Library of helper reference for common data tasks using AWS resources such as S3, MTurk and others
Project description
Larry
Larry is a library of utilities for common data tasks using AWS for data science and data engineering projects. While boto3 is a great interface for interacting with AWS services, it can be overly complex for data scientists and others who want to perform straightforward operations on data. Rather than spend time worrying about API-specific interactions and parameters. Larry makes it easy to use services like S3, MTurk, and other data-oriented AWS services in a far more functional manner to let you focus on the data rather than syntax. This library is designed to make getting tasks completed in Jupyter Notebooks or AWS Lambda functions as easy as possible by providing simplified interfaces while still giving you access to the underlying boto3 libraries when you need them.
Installation
pip install larry
In addition, you can add Larry to your AWS Lambda functions by adding one of the following public Layers:
- us-east-1:
- Larry:
arn:aws:lambda:us-east-1:981332165467:layer:Larry:7
- Larry with Jinja2:
arn:aws:lambda:us-east-1:981332165467:layer:LarryWithJinja:7
- Larry with Jinja2 and Pillow:
arn:aws:lambda:us-east-1:981332165467:layer:LarryWithJinjaPillow:7
- Larry:
- us-west-2:
- Larry:
arn:aws:lambda:us-west-2:981332165467:layer:Larry:7
- Larry with Jinja2:
arn:aws:lambda:us-west-2:981332165467:layer:LarryWithJinja:7
- Larry with Jinja2 and Pillow:
arn:aws:lambda:us-west-2:981332165467:layer:LarryWithJinjaPillow:7
- Larry:
Configuring your AWS session
By default Larry creates a boto3 session using your default AWS credentials that can be configured using the AWS CLI. To use a different profile, you can change using the following:
import larry as lry
lry.set_session(profile_name='my_profile')

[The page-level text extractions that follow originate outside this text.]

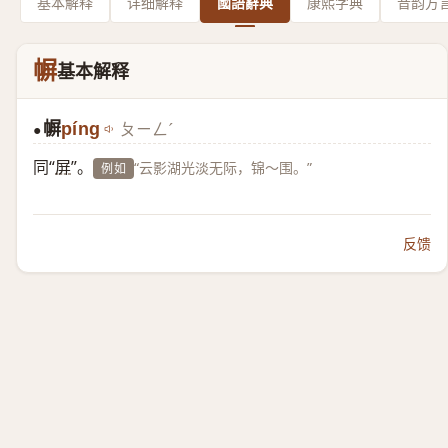
基本解释
详细解释
國語辭典
康熙字典
音韵方
幈
基本解释
幈
píng
ㄆㄧㄥˊ
●
同“
屏
”。
“云影湖光淡无际，锦～围。”
例如
反馈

Alternatively, you can pass AWS credentials directly
import larry as lry
lry.set_session(aws_access_key_id='XXXXXXXXXX', aws_secret_access_key='XXXXXXXXXXXXX')
Functional S3 interactions
When using boto3 alone, the following is how you would read in a JSON formatted object from S3 into a dict:
import boto3
import json
resource = boto3.resource('s3')
obj = resource.Bucket('mybucket').Object(key='myfile.json').get()
contents = obj['Body'].read()
my_dict = json.loads(contents.decode('utf-8'))
In contrast, Larry takes care of all those steps for you and let's you simply call one function to get your data.
import larry as lry
my_dict = lry.s3.read_dict(bucket='mybucket', key='myfile.json')
In addition to accessing data using bucket/key pairs, you can S3 URIs like those commonly used in SageMaker.
my_dict2 = lry.s3.read_dict(uri='s3://mybucket/myfile.json')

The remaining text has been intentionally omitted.